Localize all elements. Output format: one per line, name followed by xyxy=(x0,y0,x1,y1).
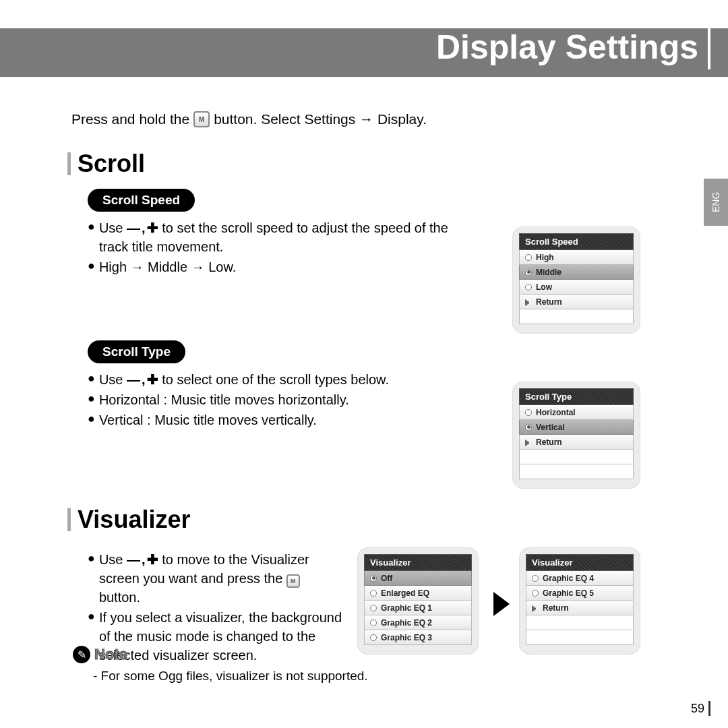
device-visualizer-2: Visualizer Graphic EQ 4 Graphic EQ 5 Ret… xyxy=(519,547,640,655)
scroll-speed-pill: Scroll Speed xyxy=(88,189,195,212)
note-block: ✎ Note - For some Ogg files, visualizer … xyxy=(73,646,368,684)
item-label: Return xyxy=(543,603,569,613)
radio-icon xyxy=(370,575,377,582)
note-icon: ✎ xyxy=(73,646,90,663)
bullet-icon: ● xyxy=(88,411,95,427)
list-item[interactable]: Off xyxy=(364,571,472,586)
item-label: Return xyxy=(536,437,562,447)
item-label: Graphic EQ 3 xyxy=(381,633,432,642)
m-button-icon: M xyxy=(286,574,300,588)
scroll-type-pill: Scroll Type xyxy=(88,340,185,363)
list-item[interactable]: Graphic EQ 4 xyxy=(526,571,634,586)
radio-icon xyxy=(525,284,532,291)
item-label: Return xyxy=(536,297,562,307)
intro-before: Press and hold the xyxy=(71,111,189,127)
scroll-type-block: Scroll Type ● Use — , ✚ to select one of… xyxy=(88,340,389,431)
text: button. xyxy=(99,590,140,605)
list-item[interactable]: Enlarged EQ xyxy=(364,586,472,601)
radio-icon xyxy=(532,575,539,582)
text: to select one of the scroll types below. xyxy=(162,372,389,387)
item-label: Low xyxy=(536,282,552,292)
bullet-icon: ● xyxy=(88,608,95,625)
minus-icon: — xyxy=(127,221,140,235)
divider-icon xyxy=(708,701,710,716)
note-label: Note xyxy=(94,646,127,663)
radio-icon xyxy=(370,619,377,626)
text: Use xyxy=(99,372,123,387)
heading-scroll-text: Scroll xyxy=(78,150,145,178)
device-scroll-type: Scroll Type Horizontal Vertical Return xyxy=(512,382,640,489)
bullet-icon: ● xyxy=(88,218,95,235)
item-label: Horizontal xyxy=(536,408,576,417)
plus-minus-icon: — , ✚ xyxy=(127,550,158,569)
radio-icon xyxy=(525,269,532,276)
list-item xyxy=(519,464,634,479)
item-label: Middle xyxy=(536,268,562,277)
list-item xyxy=(519,309,634,324)
list-item[interactable]: Graphic EQ 3 xyxy=(364,630,472,645)
heading-bar-icon xyxy=(67,152,71,175)
device-title: Scroll Type xyxy=(519,388,634,405)
list-item[interactable]: Graphic EQ 5 xyxy=(526,586,634,601)
item-label: Vertical xyxy=(536,423,565,432)
bullet-icon: ● xyxy=(88,550,95,567)
minus-icon: — xyxy=(127,553,140,566)
note-detail: - For some Ogg files, visualizer is not … xyxy=(93,669,368,684)
text: Use xyxy=(99,552,123,567)
bullet-icon: ● xyxy=(88,257,95,274)
scroll-type-line3: Vertical : Music title moves vertically. xyxy=(99,411,317,429)
intro-after: button. Select Settings → Display. xyxy=(214,111,427,127)
list-item[interactable]: Return xyxy=(519,435,634,450)
list-item[interactable]: Middle xyxy=(519,265,634,280)
device-visualizer-1: Visualizer Off Enlarged EQ Graphic EQ 1 … xyxy=(357,547,479,655)
plus-icon: ✚ xyxy=(147,553,158,566)
section-heading-visualizer: Visualizer xyxy=(67,506,190,534)
bullet-icon: ● xyxy=(88,390,95,407)
radio-icon xyxy=(525,409,532,416)
radio-icon xyxy=(370,605,377,611)
device-title: Visualizer xyxy=(526,554,634,571)
plus-icon: ✚ xyxy=(147,373,158,386)
item-label: Graphic EQ 2 xyxy=(381,618,432,628)
radio-icon xyxy=(525,424,532,431)
list-item[interactable]: Return xyxy=(519,295,634,309)
page-title: Display Settings xyxy=(436,26,710,69)
list-item xyxy=(526,630,634,645)
list-item[interactable]: Vertical xyxy=(519,420,634,435)
list-item[interactable]: Return xyxy=(526,601,634,615)
radio-icon xyxy=(370,634,377,641)
language-tab: ENG xyxy=(704,179,728,226)
scroll-type-line2: Horizontal : Music title moves horizonta… xyxy=(99,390,349,409)
page-number: 59 xyxy=(691,701,710,716)
list-item[interactable]: Low xyxy=(519,280,634,295)
page-number-value: 59 xyxy=(691,702,704,716)
radio-icon xyxy=(525,254,532,261)
return-icon xyxy=(532,605,539,612)
item-label: Graphic EQ 5 xyxy=(543,588,594,598)
text: Use xyxy=(99,220,123,235)
device-title: Scroll Speed xyxy=(519,233,634,250)
arrow-right-icon xyxy=(493,592,510,616)
scroll-type-line1: Use — , ✚ to select one of the scroll ty… xyxy=(99,370,389,389)
intro-line: Press and hold the M button. Select Sett… xyxy=(71,111,427,127)
scroll-speed-line2: High → Middle → Low. xyxy=(99,257,236,276)
bullet-icon: ● xyxy=(88,370,95,387)
list-item[interactable]: Graphic EQ 1 xyxy=(364,601,472,615)
item-label: Off xyxy=(381,574,392,583)
radio-icon xyxy=(370,590,377,597)
scroll-speed-line1: Use — , ✚ to set the scroll speed to adj… xyxy=(99,218,477,256)
plus-icon: ✚ xyxy=(147,221,158,235)
comma: , xyxy=(142,370,146,389)
list-item[interactable]: Horizontal xyxy=(519,405,634,420)
scroll-speed-block: Scroll Speed ● Use — , ✚ to set the scro… xyxy=(88,189,477,278)
list-item xyxy=(526,615,634,630)
list-item[interactable]: Graphic EQ 2 xyxy=(364,615,472,630)
list-item xyxy=(519,450,634,464)
m-button-icon: M xyxy=(193,111,210,127)
comma: , xyxy=(142,550,146,569)
heading-bar-icon xyxy=(67,508,71,531)
radio-icon xyxy=(532,590,539,597)
list-item[interactable]: High xyxy=(519,250,634,265)
section-heading-scroll: Scroll xyxy=(67,150,145,178)
device-title: Visualizer xyxy=(364,554,472,571)
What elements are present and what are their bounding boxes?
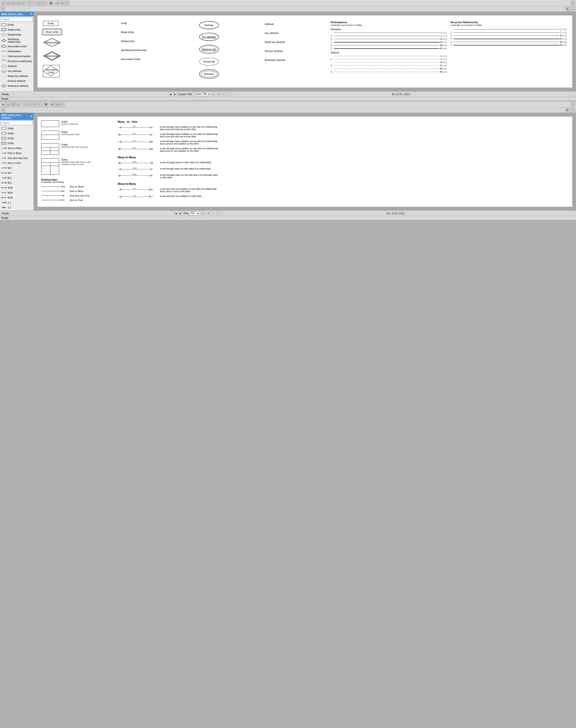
zoom-down-bottom[interactable]: ▼: [206, 212, 210, 215]
toolbar-circle-btn[interactable]: ◯: [16, 1, 20, 5]
sidebar-item-assoc-entity[interactable]: Associative entity: [0, 44, 33, 49]
sidebar-item-derived-attribute[interactable]: Derived attribute: [0, 79, 33, 83]
sb-mm-2[interactable]: M:M: [0, 190, 33, 195]
cf-entity-shape-2[interactable]: [41, 131, 59, 140]
search-input-top[interactable]: [1, 17, 33, 21]
toolbar-rect-btn[interactable]: ▭: [6, 1, 10, 5]
sidebar-item-multivalue-attribute[interactable]: Multivalue attribute: [0, 83, 33, 88]
tb-img[interactable]: 🖼: [44, 102, 48, 107]
associative-entity-shape[interactable]: AssociativeEntity: [43, 65, 117, 77]
tb2-search2[interactable]: 🔍: [571, 108, 575, 113]
zoom-up-top[interactable]: ▲: [212, 92, 216, 96]
nav-next-btn-bottom[interactable]: ▶: [179, 212, 182, 215]
sidebar-item-recursive-relationship[interactable]: Recursive relationship: [0, 59, 33, 64]
tb-zoom-in[interactable]: ⊕: [50, 102, 55, 107]
nav-prev-btn-top[interactable]: ◀: [169, 92, 172, 96]
tb-curve[interactable]: ↗: [32, 102, 37, 107]
toolbar2-grid-btn[interactable]: ⊞: [565, 7, 570, 11]
zoom-up-bottom[interactable]: ▲: [201, 212, 205, 215]
tb-diamond[interactable]: ◇: [16, 102, 20, 107]
tb-pointer[interactable]: ▲: [1, 102, 5, 107]
identifying-relationship-shape[interactable]: Relationship: [43, 51, 117, 61]
tb2-grid[interactable]: ⊞: [565, 108, 570, 113]
sb-m1-4[interactable]: M:1: [0, 180, 33, 185]
toolbar2-menu-btn[interactable]: ≡: [1, 7, 5, 11]
weak-entity-shape[interactable]: Weak Entity: [43, 29, 61, 34]
sb-entity-2[interactable]: Entity: [0, 131, 33, 136]
canvas-bottom[interactable]: Entity (with no attributes) Entity: [34, 113, 576, 210]
view-btn5[interactable]: ▪: [215, 212, 218, 215]
tb-zoom-out[interactable]: ⊖: [55, 102, 60, 107]
sb-11-1[interactable]: 1:1: [0, 200, 33, 205]
multivalue-shape[interactable]: Multivalue: [199, 69, 261, 79]
toolbar-pointer-btn[interactable]: ▲: [1, 1, 5, 5]
tb-zoom-fit[interactable]: ⤢: [60, 102, 64, 107]
view-btn3[interactable]: ▪: [230, 93, 233, 96]
sb-m1-3[interactable]: M:1: [0, 175, 33, 180]
sb-zero-or-more[interactable]: Zero or More: [0, 146, 33, 151]
view-btn4[interactable]: ▪: [211, 212, 214, 215]
sidebar-item-key-attribute[interactable]: Key attribute: [0, 68, 33, 73]
zoom-select-bottom[interactable]: 75% 100%: [189, 212, 200, 215]
sb-m1-1[interactable]: M:1: [0, 165, 33, 171]
toolbar-img-btn[interactable]: 🖼: [49, 1, 53, 5]
entity-shape[interactable]: Entity: [43, 21, 59, 26]
tb-arrow[interactable]: →: [27, 102, 32, 107]
weak-key-shape[interactable]: Weak key attr: [199, 44, 261, 55]
key-attribute-shape[interactable]: Key attribute: [199, 33, 261, 41]
sidebar-close-top[interactable]: ✕: [30, 12, 32, 16]
cf-entity-shape-4[interactable]: [41, 158, 59, 175]
toolbar-arrow-btn[interactable]: →: [32, 1, 37, 5]
sb-one-or-more[interactable]: One or More: [0, 151, 33, 156]
expand-btn-bottom[interactable]: ⤢: [570, 212, 574, 215]
canvas-top[interactable]: Entity Weak Entity: [34, 12, 576, 91]
sidebar-close-bottom[interactable]: ✕: [30, 115, 32, 118]
toolbar-curve-btn[interactable]: ↗: [37, 1, 41, 5]
view-btn6[interactable]: ▪: [219, 212, 222, 215]
sidebar-item-entity[interactable]: Entity: [0, 22, 33, 27]
tb-text[interactable]: T: [37, 102, 41, 107]
sidebar-item-participation[interactable]: Participation: [0, 49, 33, 54]
toolbar2-search-btn2[interactable]: 🔍: [571, 7, 575, 11]
toolbar-zoom-out-btn[interactable]: ⊖: [60, 1, 64, 5]
attribute-shape[interactable]: Attribute: [199, 21, 261, 30]
tb2-menu[interactable]: ≡: [1, 108, 5, 113]
tb-circle[interactable]: ◯: [11, 102, 15, 107]
sb-entity-4[interactable]: Entity: [0, 141, 33, 146]
zoom-down-top[interactable]: ▼: [217, 92, 222, 96]
tb-line[interactable]: /: [22, 102, 27, 107]
sidebar-item-weak-entity[interactable]: Weak entity: [0, 27, 33, 32]
sidebar-item-id-relationship[interactable]: Identifying relationship: [0, 37, 33, 44]
sidebar-item-weak-key-attribute[interactable]: Weak key attribute: [0, 73, 33, 79]
expand-btn-top[interactable]: ⤢: [570, 93, 574, 96]
toolbar-zoom-search-btn[interactable]: 🔍: [571, 1, 575, 5]
toolbar-line-btn[interactable]: /: [27, 1, 32, 5]
sb-one-only[interactable]: One and only One: [0, 156, 33, 160]
sb-mm-1[interactable]: M:M: [0, 185, 33, 190]
toolbar-diamond-btn[interactable]: ◇: [21, 1, 25, 5]
sb-entity-3[interactable]: Entity: [0, 136, 33, 141]
sb-entity-1[interactable]: Entity: [0, 126, 33, 131]
toolbar-zoom-fit-btn[interactable]: ⤢: [65, 1, 69, 5]
toolbar-zoom-in-btn[interactable]: ⊕: [55, 1, 60, 5]
tb-search[interactable]: 🔍: [571, 102, 575, 107]
sb-m1-2[interactable]: M:1: [0, 171, 33, 175]
zoom-select-top[interactable]: Custom 79% 75% 100%: [193, 92, 211, 96]
relationship-shape[interactable]: Relationship: [43, 38, 117, 48]
search-input-bottom[interactable]: [1, 121, 33, 125]
tb-rect[interactable]: ▭: [6, 102, 10, 107]
derived-shape[interactable]: Derived attr: [199, 57, 261, 66]
sb-mm-3[interactable]: M:M: [0, 195, 33, 200]
sb-zero-or-one[interactable]: Zero or One: [0, 160, 33, 165]
nav-next-btn-top[interactable]: ▶: [173, 92, 177, 96]
cf-entity-shape-1[interactable]: [41, 120, 59, 127]
nav-prev-btn-bottom[interactable]: ◀: [174, 212, 178, 215]
sb-11-2[interactable]: 1:1: [0, 205, 33, 210]
toolbar-text-btn[interactable]: T: [42, 1, 47, 5]
cf-entity-shape-3[interactable]: [41, 143, 59, 155]
sidebar-item-relationship[interactable]: Relationship: [0, 32, 33, 37]
sidebar-item-optional-participation[interactable]: Optional participation: [0, 54, 33, 59]
toolbar-rounded-btn[interactable]: ▢: [11, 1, 15, 5]
view-btn1[interactable]: ▪: [222, 93, 226, 96]
view-btn2[interactable]: ▪: [226, 93, 229, 96]
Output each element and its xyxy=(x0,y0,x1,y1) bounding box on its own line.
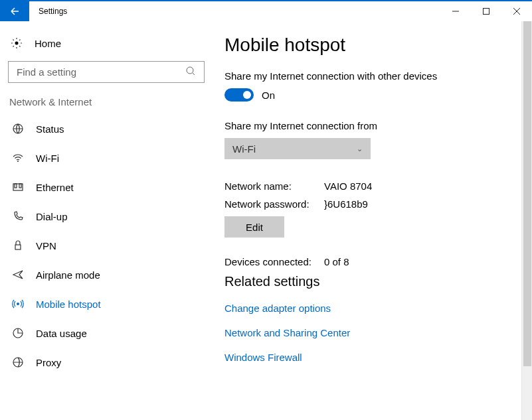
******************************
What the task asks → All lines above that contain "plus" are required in the answer.

Your response →
plus-minus-icon: — , ✚ xyxy=(127,550,158,569)
plus-icon: ✚ xyxy=(147,553,158,566)
plus-icon: ✚ xyxy=(147,373,158,386)
plus-icon: ✚ xyxy=(147,221,158,235)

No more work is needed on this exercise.